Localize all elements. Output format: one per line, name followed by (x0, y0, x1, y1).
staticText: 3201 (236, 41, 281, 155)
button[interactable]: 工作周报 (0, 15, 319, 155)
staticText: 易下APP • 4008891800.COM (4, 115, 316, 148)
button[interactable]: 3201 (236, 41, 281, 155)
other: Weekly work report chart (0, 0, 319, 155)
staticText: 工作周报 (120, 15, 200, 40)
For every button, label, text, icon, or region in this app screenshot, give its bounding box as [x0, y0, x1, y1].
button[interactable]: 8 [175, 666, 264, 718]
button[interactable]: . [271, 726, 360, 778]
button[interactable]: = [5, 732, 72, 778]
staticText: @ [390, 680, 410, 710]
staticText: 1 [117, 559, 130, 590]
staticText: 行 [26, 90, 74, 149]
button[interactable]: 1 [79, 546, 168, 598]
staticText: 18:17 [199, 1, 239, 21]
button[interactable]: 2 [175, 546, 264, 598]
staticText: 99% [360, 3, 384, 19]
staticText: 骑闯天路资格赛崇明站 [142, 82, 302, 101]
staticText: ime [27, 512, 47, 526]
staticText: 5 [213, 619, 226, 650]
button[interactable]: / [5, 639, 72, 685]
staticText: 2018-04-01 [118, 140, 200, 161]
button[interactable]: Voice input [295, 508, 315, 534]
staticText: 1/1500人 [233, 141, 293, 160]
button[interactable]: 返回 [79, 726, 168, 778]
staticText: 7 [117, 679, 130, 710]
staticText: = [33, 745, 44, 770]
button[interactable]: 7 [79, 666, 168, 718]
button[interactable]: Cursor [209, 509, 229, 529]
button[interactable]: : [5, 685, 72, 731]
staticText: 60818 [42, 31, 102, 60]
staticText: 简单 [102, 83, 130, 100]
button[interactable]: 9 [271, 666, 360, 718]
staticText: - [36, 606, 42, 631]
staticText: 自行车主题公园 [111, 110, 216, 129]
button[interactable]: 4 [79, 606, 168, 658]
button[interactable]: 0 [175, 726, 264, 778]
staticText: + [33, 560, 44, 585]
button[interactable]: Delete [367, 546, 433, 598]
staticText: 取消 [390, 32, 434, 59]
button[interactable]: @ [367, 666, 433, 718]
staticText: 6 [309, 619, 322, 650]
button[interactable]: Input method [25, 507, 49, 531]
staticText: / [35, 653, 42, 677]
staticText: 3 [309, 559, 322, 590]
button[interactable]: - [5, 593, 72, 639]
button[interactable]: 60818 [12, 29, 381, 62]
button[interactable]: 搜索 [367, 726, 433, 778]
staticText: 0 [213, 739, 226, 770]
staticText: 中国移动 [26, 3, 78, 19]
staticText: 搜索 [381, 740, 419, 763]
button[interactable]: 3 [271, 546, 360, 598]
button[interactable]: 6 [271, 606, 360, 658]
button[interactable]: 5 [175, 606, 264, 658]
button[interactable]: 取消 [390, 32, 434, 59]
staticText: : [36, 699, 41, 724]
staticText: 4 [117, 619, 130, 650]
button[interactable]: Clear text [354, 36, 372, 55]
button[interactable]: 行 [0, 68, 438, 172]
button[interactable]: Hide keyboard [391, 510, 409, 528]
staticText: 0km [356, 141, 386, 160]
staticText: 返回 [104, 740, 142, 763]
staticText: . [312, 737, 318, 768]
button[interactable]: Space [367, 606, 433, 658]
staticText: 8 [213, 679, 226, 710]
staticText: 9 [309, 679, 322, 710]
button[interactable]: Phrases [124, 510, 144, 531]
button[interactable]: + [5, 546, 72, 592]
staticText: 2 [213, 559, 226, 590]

■ ■ ■

WORK TASK> Write the whole listing out again, exactly as it appears above.

SOLUTION TO THIS EXERCISE>
Localize all elements. Output format: one per line, name followed by (x0, y0, x1, y1).
staticText: 3201 (236, 41, 281, 155)
button[interactable]: 工作周报 (0, 15, 319, 155)
staticText: 易下APP • 4008891800.COM (4, 115, 316, 148)
button[interactable]: 3201 (236, 41, 281, 155)
other: Weekly work report chart (0, 0, 319, 155)
staticText: 工作周报 (120, 15, 200, 40)
For every button, label, text, icon, or region in this app screenshot, give its bounding box as [x0, y0, x1, y1].
button[interactable]: 8 [175, 666, 264, 718]
button[interactable]: . [271, 726, 360, 778]
button[interactable]: = [5, 732, 72, 778]
staticText: @ [390, 680, 410, 710]
staticText: 1 [117, 559, 130, 590]
staticText: 行 [26, 90, 74, 149]
button[interactable]: 1 [79, 546, 168, 598]
staticText: 18:17 [199, 1, 239, 21]
button[interactable]: 2 [175, 546, 264, 598]
staticText: 99% [360, 3, 384, 19]
staticText: 骑闯天路资格赛崇明站 [142, 82, 302, 101]
staticText: ime [27, 512, 47, 526]
staticText: 5 [213, 619, 226, 650]
button[interactable]: / [5, 639, 72, 685]
staticText: 2018-04-01 [118, 140, 200, 161]
button[interactable]: Voice input [295, 508, 315, 534]
staticText: 1/1500人 [233, 141, 293, 160]
button[interactable]: 返回 [79, 726, 168, 778]
staticText: 7 [117, 679, 130, 710]
staticText: = [33, 745, 44, 770]
button[interactable]: 7 [79, 666, 168, 718]
button[interactable]: Cursor [209, 509, 229, 529]
button[interactable]: : [5, 685, 72, 731]
staticText: 60818 [42, 31, 102, 60]
staticText: 简单 [102, 83, 130, 100]
button[interactable]: 9 [271, 666, 360, 718]
staticText: - [36, 606, 42, 631]
staticText: 自行车主题公园 [111, 110, 216, 129]
button[interactable]: 4 [79, 606, 168, 658]
button[interactable]: 0 [175, 726, 264, 778]
staticText: + [33, 560, 44, 585]
button[interactable]: Delete [367, 546, 433, 598]
staticText: 取消 [390, 32, 434, 59]
button[interactable]: @ [367, 666, 433, 718]
staticText: 6 [309, 619, 322, 650]
button[interactable]: Input method [25, 507, 49, 531]
staticText: / [35, 653, 42, 677]
staticText: 3 [309, 559, 322, 590]
button[interactable]: - [5, 593, 72, 639]
button[interactable]: 60818 [12, 29, 381, 62]
button[interactable]: 搜索 [367, 726, 433, 778]
staticText: 0 [213, 739, 226, 770]
staticText: 中国移动 [26, 3, 78, 19]
staticText: 搜索 [381, 740, 419, 763]
button[interactable]: 3 [271, 546, 360, 598]
button[interactable]: 6 [271, 606, 360, 658]
button[interactable]: 5 [175, 606, 264, 658]
button[interactable]: 取消 [390, 32, 434, 59]
staticText: : [36, 699, 41, 724]
staticText: 4 [117, 619, 130, 650]
button[interactable]: Clear text [354, 36, 372, 55]
button[interactable]: 行 [0, 68, 438, 172]
button[interactable]: Hide keyboard [391, 510, 409, 528]
staticText: 0km [356, 141, 386, 160]
staticText: 返回 [104, 740, 142, 763]
staticText: . [312, 737, 318, 768]
button[interactable]: Space [367, 606, 433, 658]
staticText: 8 [213, 679, 226, 710]
staticText: 9 [309, 679, 322, 710]
button[interactable]: Phrases [124, 510, 144, 531]
button[interactable]: + [5, 546, 72, 592]
staticText: 2 [213, 559, 226, 590]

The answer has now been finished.